_Your instructions_. Return the listing below verbatim. Pictures do not belong in the copy.

_Supplied entries_.
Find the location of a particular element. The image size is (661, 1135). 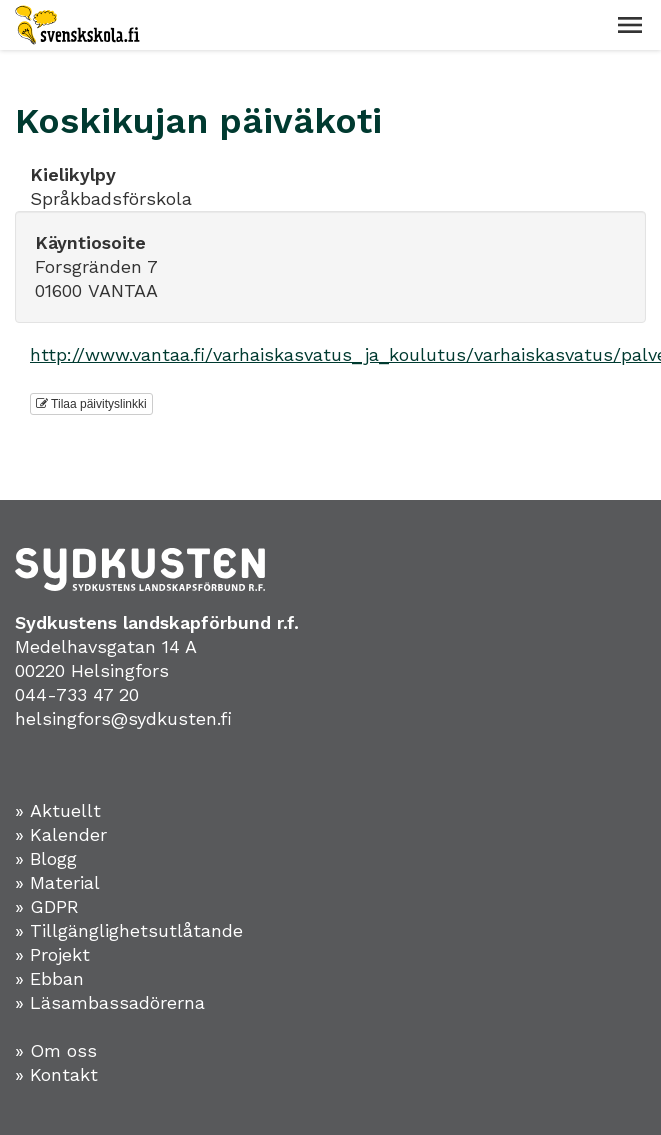

» Projekt is located at coordinates (52, 954).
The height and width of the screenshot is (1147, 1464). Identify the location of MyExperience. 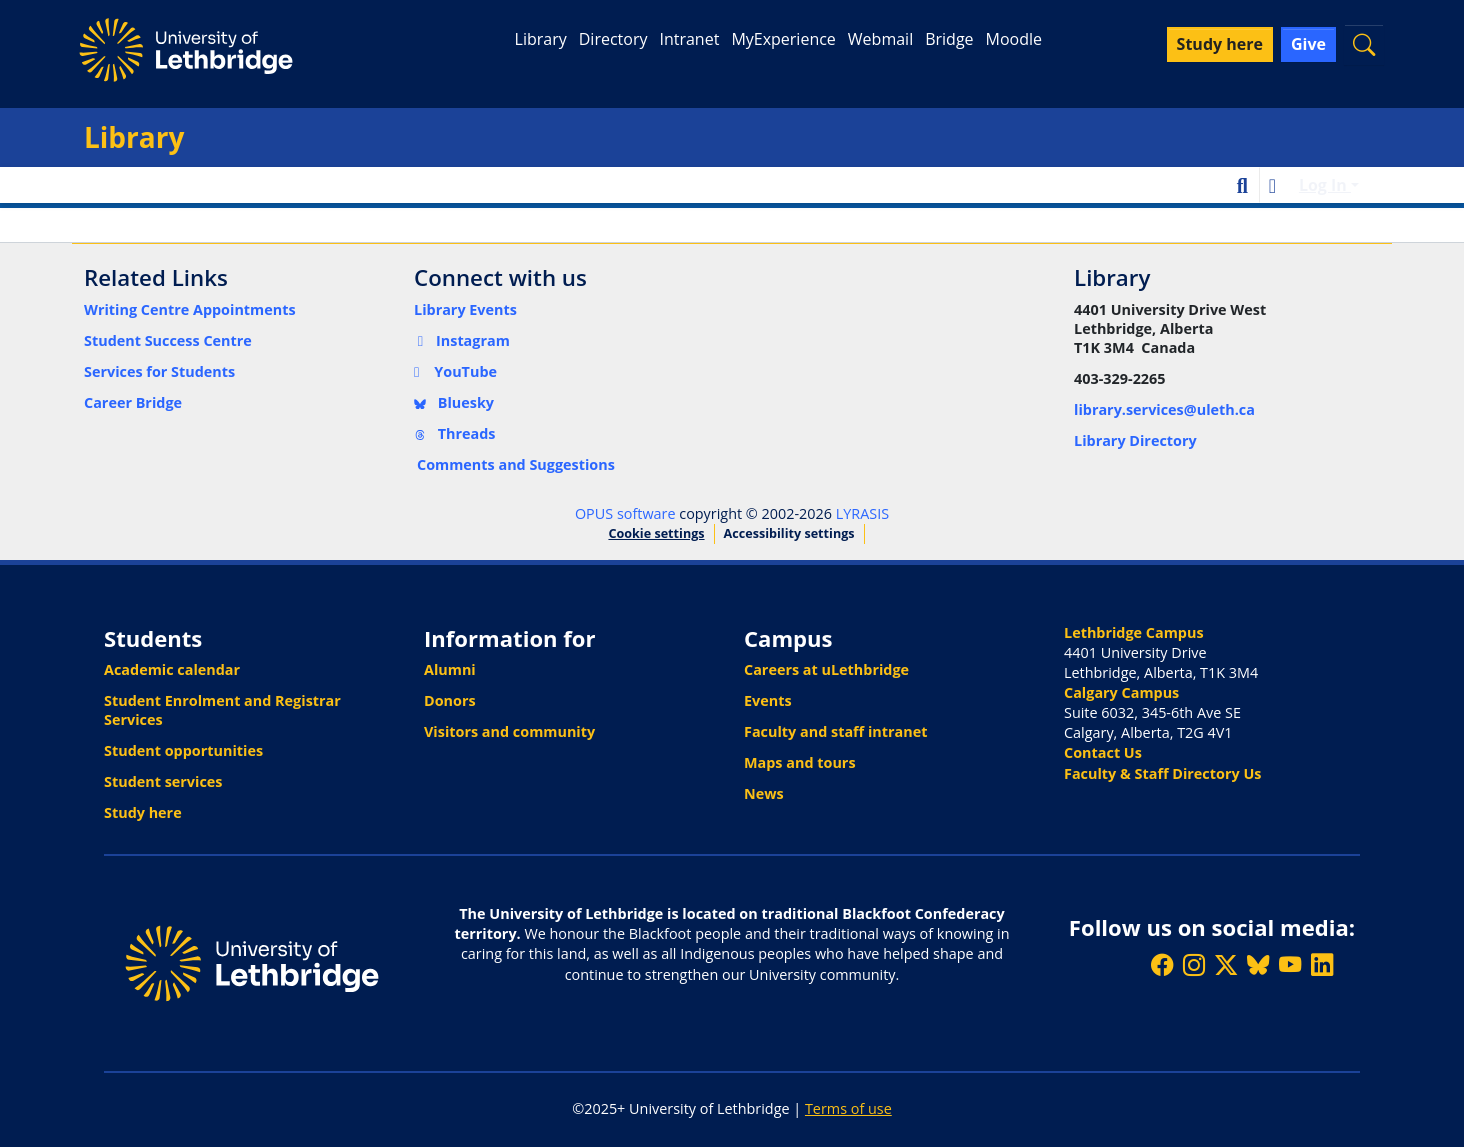
(783, 39).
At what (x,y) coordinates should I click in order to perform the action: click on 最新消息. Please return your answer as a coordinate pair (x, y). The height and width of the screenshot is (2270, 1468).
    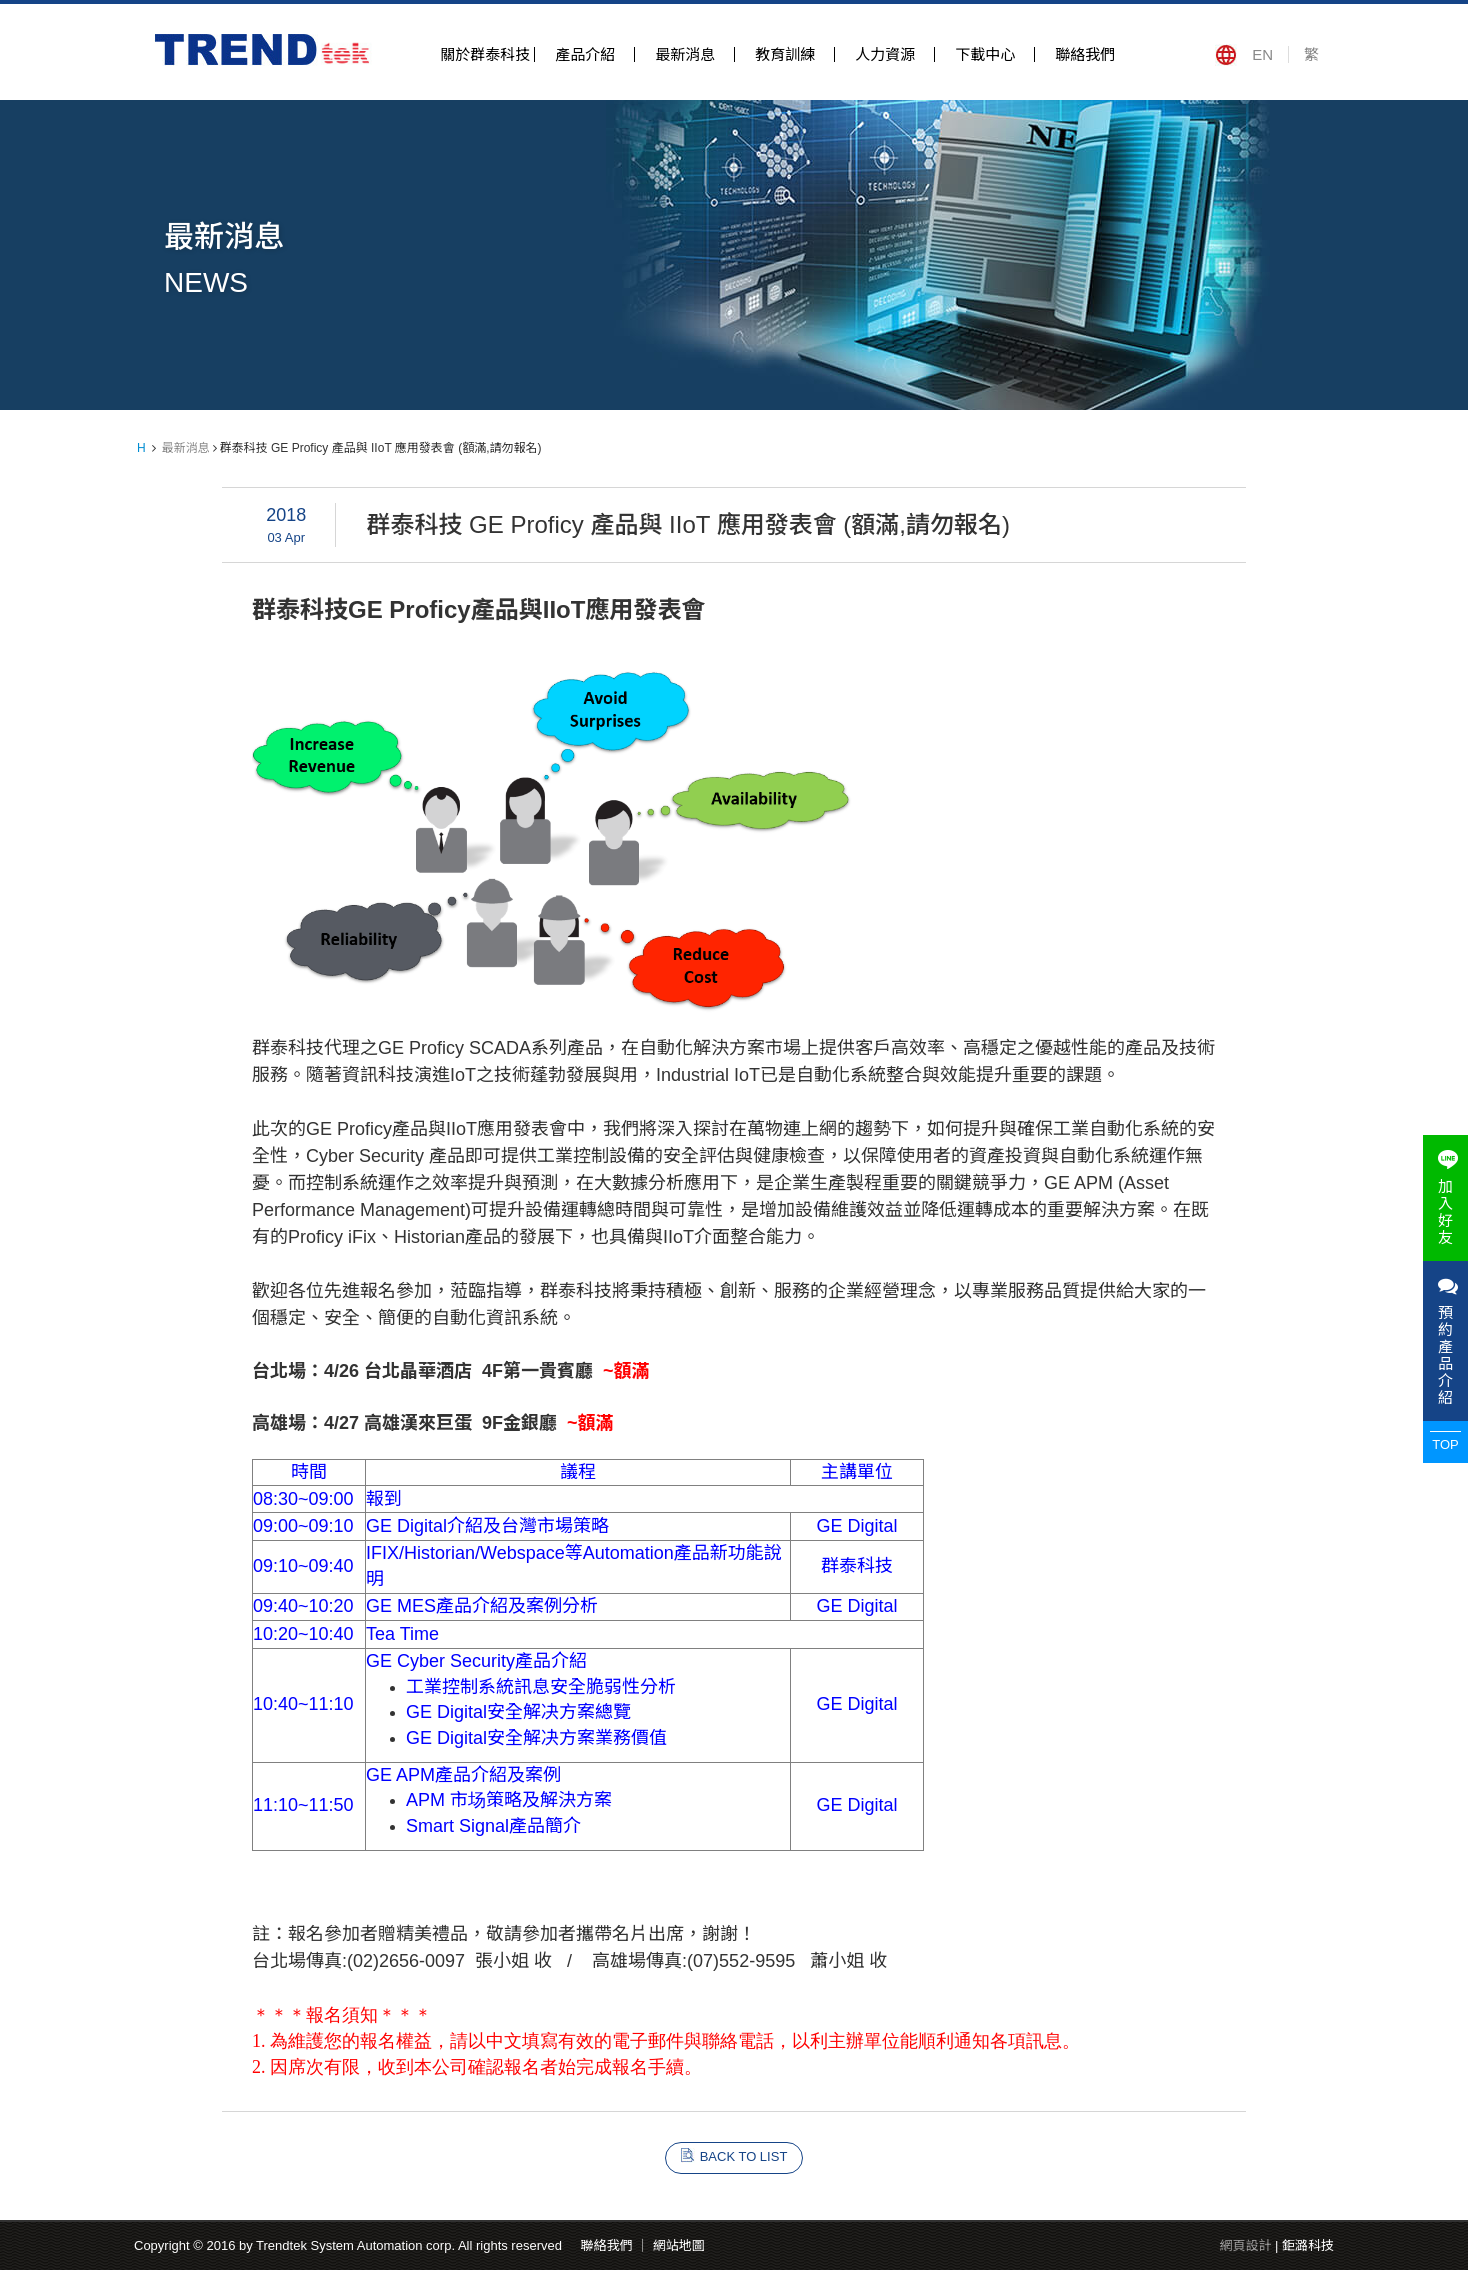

_Answer below_.
Find the location of a particular element. The image size is (661, 1135). 

» Projekt is located at coordinates (52, 954).
The height and width of the screenshot is (1147, 1464). Identify the location of MyExperience. 
(783, 39).
At what (x,y) coordinates should I click in order to perform the action: click on 最新消息. Please return your answer as a coordinate pair (x, y). The height and width of the screenshot is (2270, 1468).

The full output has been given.